American chess grandmaster and the eleventh World Chess Champion Bobby Fischer once said, “All that matters on the chessboard is good moves.”
Easy for him to say. But, if you are new to the game or looking to get better, how can you know that the moves you are making are in fact good ones? Wouldn’t it be great if you could analyze your game, play by play?
To address this problem, the latest Jetson Project of the Month winners developed LiveChess2FEN—a framework that automatically digitizes the configuration of a chessboard in real time—optimized on an NVIDIA Jetson Nano.
“This is the first attempt at deploying a chess digitization framework onto an embedded platform, obtaining similar if not better execution times than other approaches, which at least used a midrange laptop,” LiveChess2FEN creators David Mallasén Quintana, Alberto A. Del Barrio, and Manuel Prieto-Matias state in their paper.
LiveChess2FEN digitizes a chess game using the Forsyth–Edwards Notation (FEN), which is a standard notation using letters and numbers that represent a particular board position during a chess game. The project was created for amateur players or tournaments, where a webcam watches the board continuously and checks if the position of any of the pieces on the board has changed. The video is streamed through the learning models and returns any changing board position as a new FEN string.
In the NVIDIA Developer Forum, the developers state, “Previous work has shown promising results, but the recognition accuracy and the latency of state-of-the-art techniques still need further enhancements to allow their practical and affordable deployment.”
Additionally, current hardware solutions such as specialized boards or robotic arms can be expensive and difficult to deploy. Using the Jetson Nano, the team found a way to address these shortcomings.
The problem can be divided into two main parts. The first is recognizing the chessboard and its orientation, and then identifying the chess pieces and their precise position afterward.
To tackle the challenge, the team used a variety of software, including Keras API on top of TensorFlow to define and train the convolutional neural networks (CNNs) to test piece classification. To train their models, they used two labeled datasets of chess pieces that consisted of nearly 55,000 images.
They also used ONNX Runtime, TensorRT, ONNX-TensorRT, and several Python libraries. To help monitor compute resource usage on a Jetson Nano, they used the system monitoring utility jtop.
Using the Jetson Nano and optimizing the CNNs with ONNX Runtime and TensorRT they reduced the inference latency from 16.38 seconds down to 3.84 seconds.
Adding domain-specific knowledge to the inference of the models provided an edge when it came to accuracy. By testing different CNNs on TensorRT, the team achieved latency times ranging from 6 seconds down to 0.46 seconds. There were some tradeoffs between accuracy and speed, which are shown in the graph below.

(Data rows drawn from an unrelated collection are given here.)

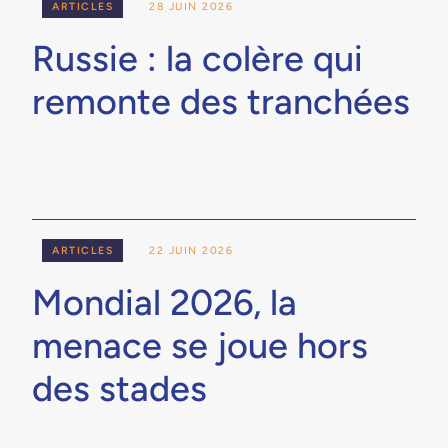
ARTICLES
28 JUIN 2026
Russie : la colère qui
remonte des tranchées
ARTICLES
22 JUIN 2026
Mondial 2026, la
menace se joue hors
des stades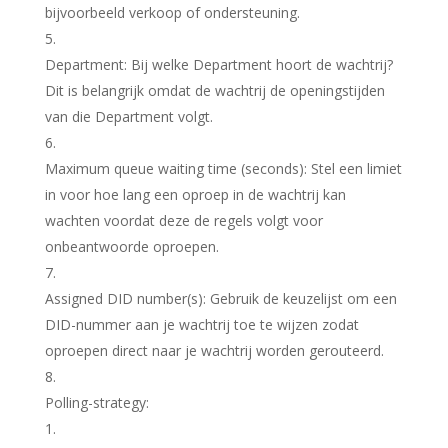
bijvoorbeeld verkoop of ondersteuning.
Department
: Bij welke Department hoort de wachtrij?
Dit is belangrijk omdat de wachtrij de openingstijden
van die Department volgt.
Maximum queue waiting time (seconds)
: Stel een limiet
in voor hoe lang een oproep in de wachtrij kan
wachten voordat deze de regels volgt voor
onbeantwoorde oproepen.
Assigned DID number(s)
: Gebruik de keuzelijst om een
DID-nummer aan je wachtrij toe te wijzen zodat
oproepen direct naar je wachtrij worden gerouteerd.
Polling-strategy
: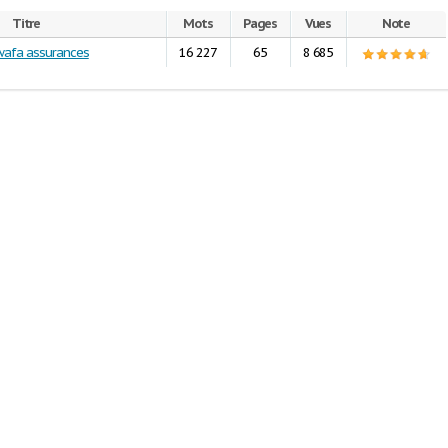
Titre
Mots
Pages
Vues
Note
wafa assurances
16 227
65
8 685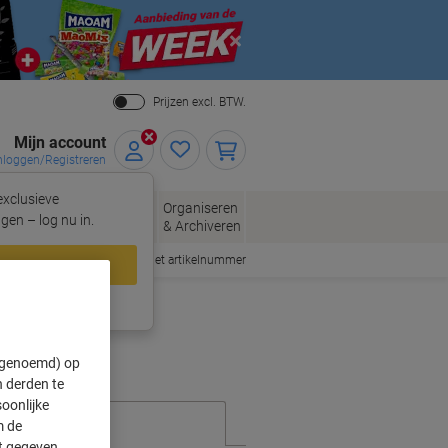
Close
Prijzen excl. BTW.
Mijn account
nloggen/Registreren
xclusieve
eloppen
Organiseren
Kantoorartikelen
gen – log nu in.
n
& Archiveren
Snel bestellen met artikelnummer
loggen
ing?
Meld u nu aan
" genoemd) op
 derden te
oonlijke
m de
ft gegeven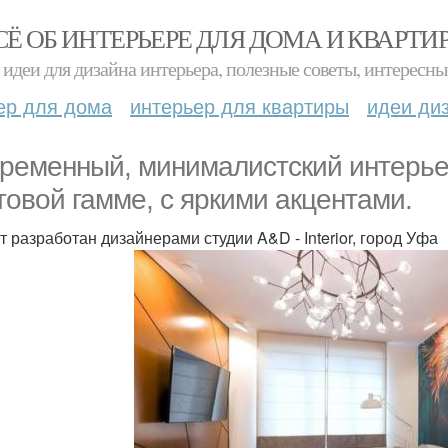
СЁ ОБ ИНТЕРЬЕРЕ ДЛЯ ДОМА И КВАРТИ
идеи для дизайна интерьера, полезные советы, интересны
ер для дома
интерьер для квартиры
идеи ди
ременный, минималистский интерьер
товой гамме, с яркими акцентами.
т разработан дизайнерами студии A&D - Interior, город Уфа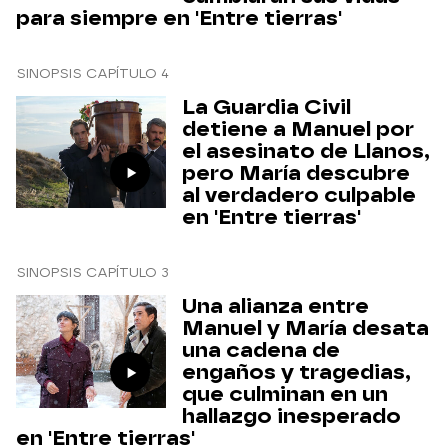
para siempre en 'Entre tierras'
SINOPSIS CAPÍTULO 4
La Guardia Civil
detiene a Manuel por
el asesinato de Llanos,
pero María descubre
al verdadero culpable
en 'Entre tierras'
SINOPSIS CAPÍTULO 3
Una alianza entre
Manuel y María desata
una cadena de
engaños y tragedias,
que culminan en un
hallazgo inesperado
en 'Entre tierras'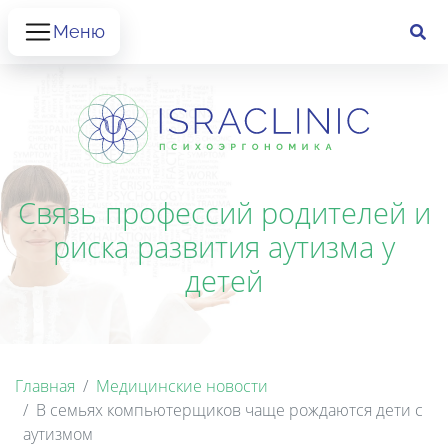
Меню
Связь профессий родителей и
риска развития аутизма у
детей
Главная
Медицинские новости
В семьях компьютерщиков чаще рождаются дети с
аутизмом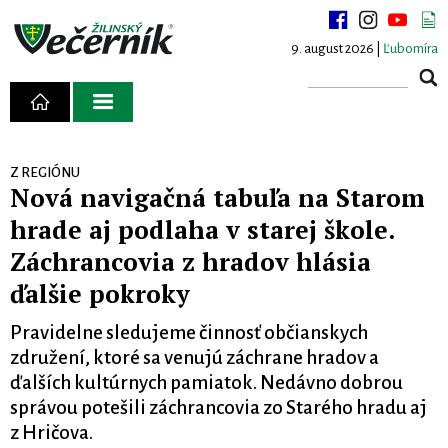
9. august 2026 |
Ľubomíra
Z REGIÓNU
Nová navigačná tabuľa na Starom
hrade aj podlaha v starej škole.
Záchrancovia z hradov hlásia
ďalšie pokroky
Pravidelne sledujeme činnosť občianskych
združení, ktoré sa venujú záchrane hradov a
ďalších kultúrnych pamiatok. Nedávno dobrou
správou potešili záchrancovia zo Starého hradu aj
z Hričova.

The team then devised a way to check if the pieces on the chessboard are in the same location by calculating if the grid of squares lines up with what the AI previously detected. This helps avoid constant recalculations based on observing the board, in order to determine the coordinates of the chess pieces more quickly. By checking if the chessboard pieces moved since the last inference, which takes 150 ms, the team saw a massive improvement in inference times.

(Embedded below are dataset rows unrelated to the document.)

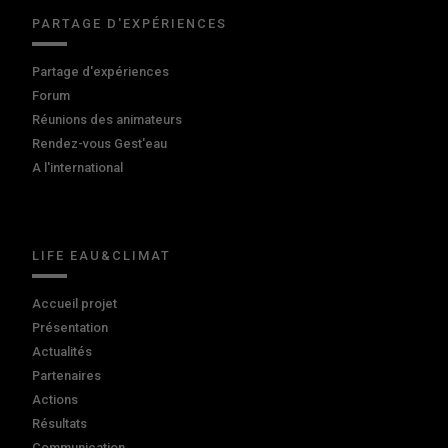
PARTAGE D'EXPÉRIENCES
Partage d'expériences
Forum
Réunions des animateurs
Rendez-vous Gest'eau
A l'international
LIFE EAU&CLIMAT
Accueil projet
Présentation
Actualités
Partenaires
Actions
Résultats
Communication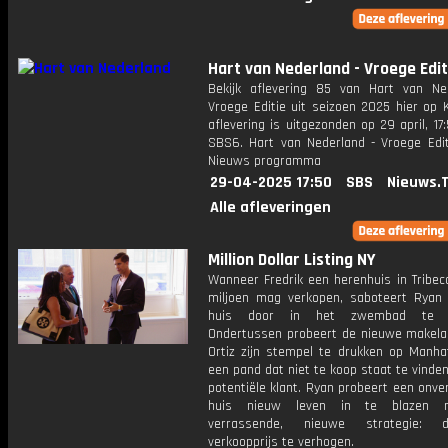
Hart van Nederland - Vroege Edit
Bekijk aflevering 85 van Hart van Ne
Vroege Editie uit seizoen 2025 hier op 
aflevering is uitgezonden op 29 april, 17:
SBS6. Hart van Nederland - Vroege Edit
Nieuws programma
29-04-2025 17:50
SBS
Nieuws.
Alle afleveringen
Million Dollar Listing NY
Wanneer Fredrik een herenhuis in Tribec
miljoen mag verkopen, saboteert Ryan 
huis door in het zwembad te sp
Ondertussen probeert de nieuwe makelaa
Ortiz zijn stempel te drukken op Manha
een pand dat niet te koop staat te vinde
potentiële klant. Ryan probeert een onv
huis nieuw leven in te blazen 
verrassende, nieuwe strategie:
verkoopprijs te verhogen.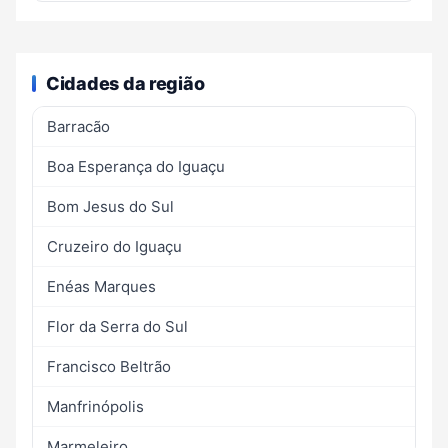
Cidades da região
Barracão
Boa Esperança do Iguaçu
Bom Jesus do Sul
Cruzeiro do Iguaçu
Enéas Marques
Flor da Serra do Sul
Francisco Beltrão
Manfrinópolis
Marmeleiro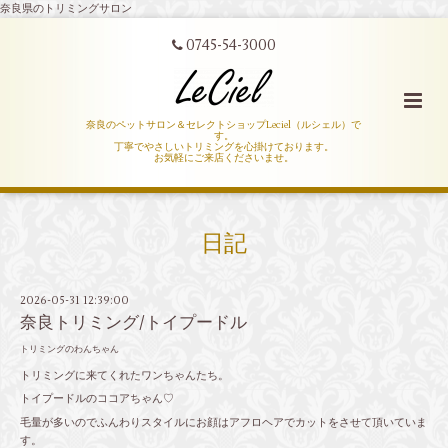
奈良県のトリミングサロン
0745-54-3000
奈良のペットサロン＆セレクトショップLeciel（ルシェル）で
す。
丁寧でやさしいトリミングを心掛けております。
お気軽にご来店くださいませ。
日記
2026-05-31 12:39:00
奈良トリミング/トイプードル
トリミングのわんちゃん
トリミングに来てくれたワンちゃんたち。
トイプードルのココアちゃん♡
毛量が多いのでふんわりスタイルにお顔はアフロヘアでカットをさせて頂いていま
す。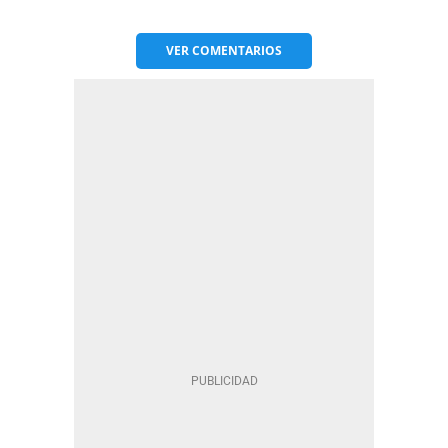
VER
COMENTARIOS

In addition to a dedicated NVIDIA GPU, the system integrates a quad-core ARM CPU capable of performing the sequential computation necessary to detect the chessboards. This type of architecture has been widely used successfully for more than a decade in tasks related to image processing.
The result is a framework that can automatically digitize a chess position from an image in less than 1 second, with an accuracy of 92% classifying a piece, and 95% detecting changes on the board.
The source code of the LiveChess2FEN framework is available with an open-source license in GitHub.